Perfetto. Perfetto è una parola grossa, considerato che il silenzio tra di noi si taglia col coltello. Tu sei qui accanto a me, dopo un infinito tempo in cui mi ero finalmente abituato alla tua assenza. La pressione di dover dire qualcosa mi aggroviglia ogni parola in gola sin dal principio di ogni suono. Ho dovuto stappare la bottiglia con l’accendino e annegare le nostre lingue nel suo contenuto per darmi la parvenza di star facendo qualcosa.
Al solito mi sento un incapace, sopraffatto dalla tensione. Incapace di risultare normale agli occhi degli altri, incapace di partorire un argomento di conversazione, incapace di condividere qualsiasi cosa con qualcuno.
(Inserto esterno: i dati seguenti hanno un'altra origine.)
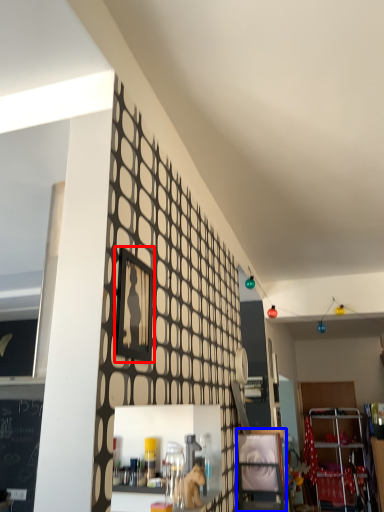 Question: Which of the following is the farthest to the observer, picture frame (highlighted by a red box) or shelf (highlighted by a blue box)?

Choices:
 (A) picture frame
 (B) shelf

Answer: (B) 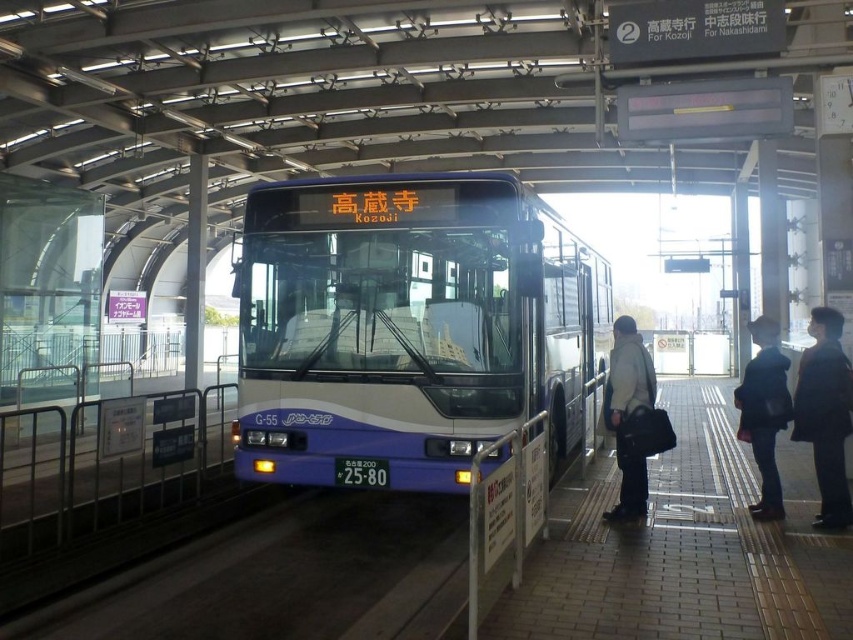 You are a passenger waiting at the bus station and need to board the bus. You have a 30 cm wide backpack. There is a black fabric coat at right and a dark blue jacket at right. Can your backpack fit between them?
L’esigenza di andarmene e di tornare dentro la mia bolla è forte, ma mi sento ancorato qui.
Sono seduto con le gambe rannicchiate contro il petto, fra i rami secchi caduti dagli alberi. Persino la natura intorno a noi è piatta e morta. Le primizie sono ancora troppo timide per sbucare dal legno gelido e dal terreno impastato di erbacce marce. C’è ancora il silenzio dell’inverno, soprattutto tra di noi.
Da quanto tempo è così?
Non lo so. Mi ricordo solo che tu, Caleb, smettesti all’improvviso di parlarmi. Senza un’apparente ragione, senza mai spiegare nulla, senza nemmeno litigare per qualcosa. In quel periodo avrei fatto di tutto pur di scoprire il motivo della tua assenza, persino urlarci contro parole a casaccio di fronte a tutta la sala comune. Ma sei scomparso. Mi hai semplicemente lasciato solo.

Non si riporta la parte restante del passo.